Lindsay Mitchell writes in the NZ Herald:
Metiria Turei describes this as “forcing” mothers into work but that claim doesn’t stand up under scrutiny. Nobody is forced to have a baby on a benefit – a benefit provided, incidentally, because she is already unable to independently support her children. Never before have women been better able to control their fertility. If she chooses to get pregnant and have the baby she will be doing so fully aware that if a part-time job is available when that baby turns one, she will be expected to accept it (along with the childcare assistance needed to do so.) The choice is ultimately hers.
This is a key point. The vast majority of those who have further children on welfare, choose to do so. Despite being unable to even support their current children, they choose to have further children.
Mitchell points out the Key Govt response is different to the US response:
Some American states attempted to deal with the same problem by introducing ‘family caps’ which limited cash assistance to a fixed number of children and no more.
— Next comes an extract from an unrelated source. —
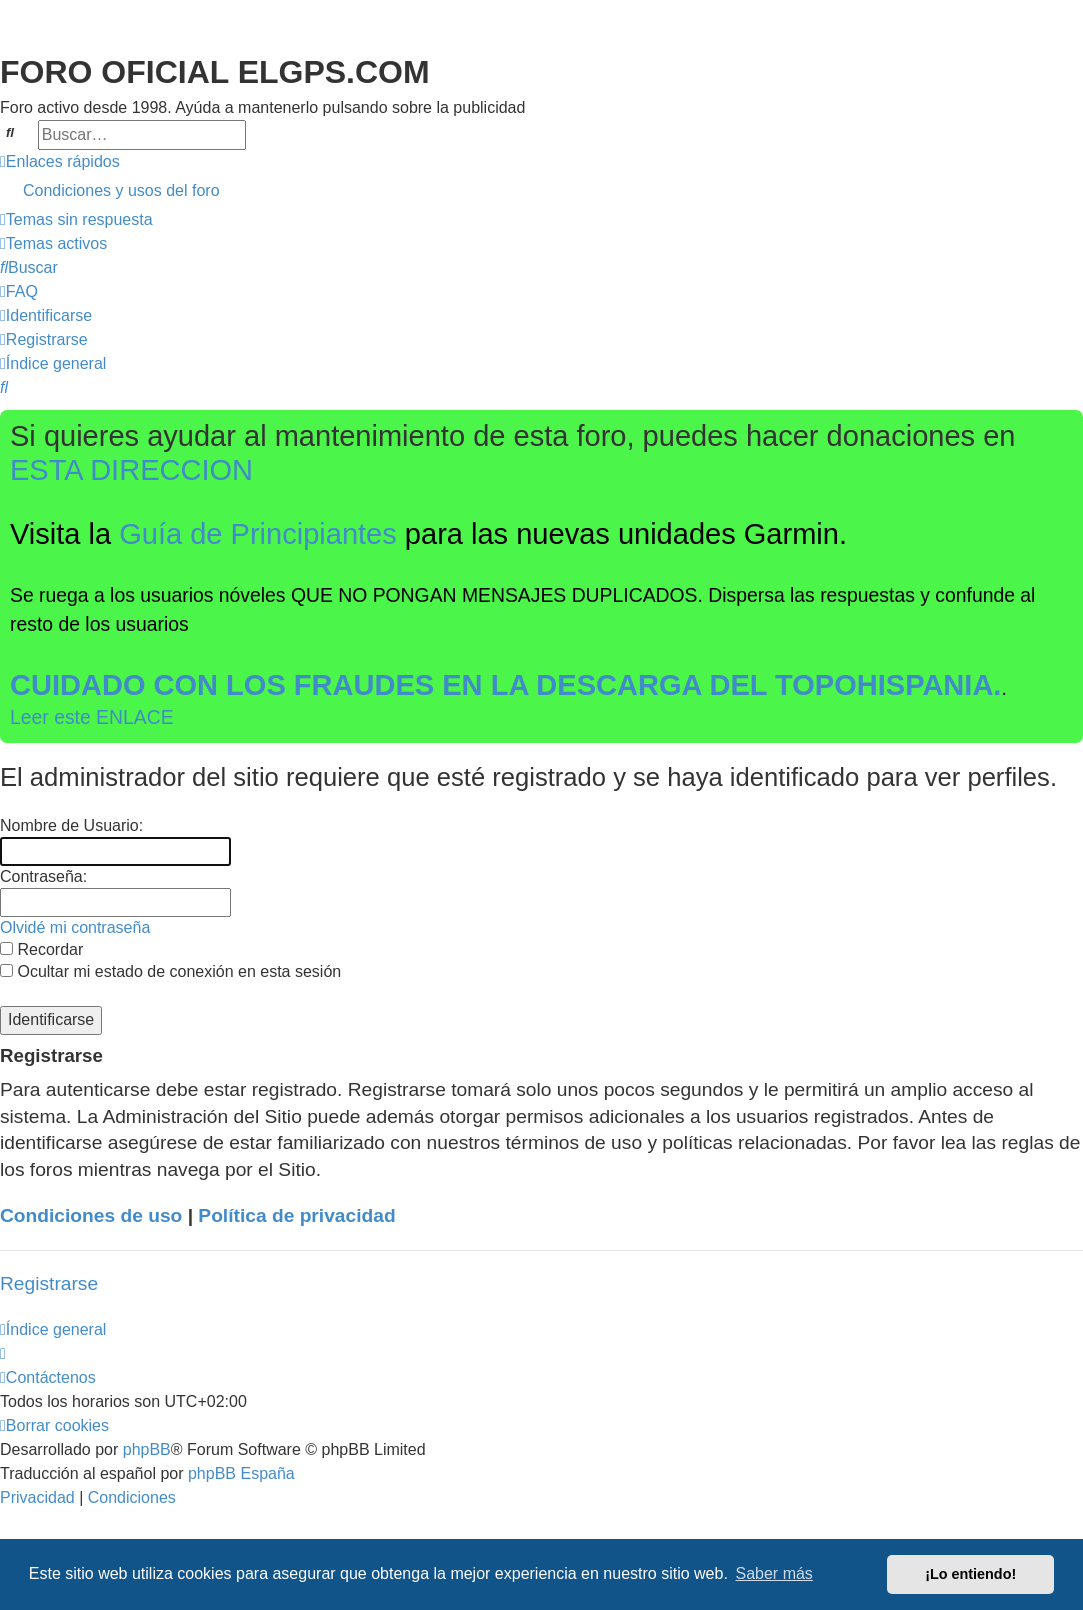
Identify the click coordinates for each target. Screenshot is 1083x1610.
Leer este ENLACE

The results were mixed and such a move here would be met with objections about depriving additional children, especially from the Child Poverty Action Group.
So the government went with the one year exemption option.
If the parent moves into work, due to work testing, that will actually increase the family income.
Freedom of choice is what the reforms are essentially about re-balancing. True freedom of choice can’t encroach on someone else’s. Most voters are behind the reforms because they feel unfairly treated when one group is allowed to make a choice that they are denied. Why is it fair for single parents to be supported to stay at home indefinitely when most partnered parents go back to work quite quickly? It becomes especially gruelling for working mothers to then hear that putting their young children into daycare is a form of “child abuse”, an argument advanced by the opposition to reject the reforms.
Absolutely. Also most parents choose to limit their families to a size that they can afford. This was not a choice available 100 years ago, but is a choice today.
Children who spend many years on the DPB generally have much poorer outcomes. This is well-documented. To knowingly exacerbate this situation by adding more children to a workless household can’t be defended at any level. In the interests of children the government is entirely justified in trying to break this habit.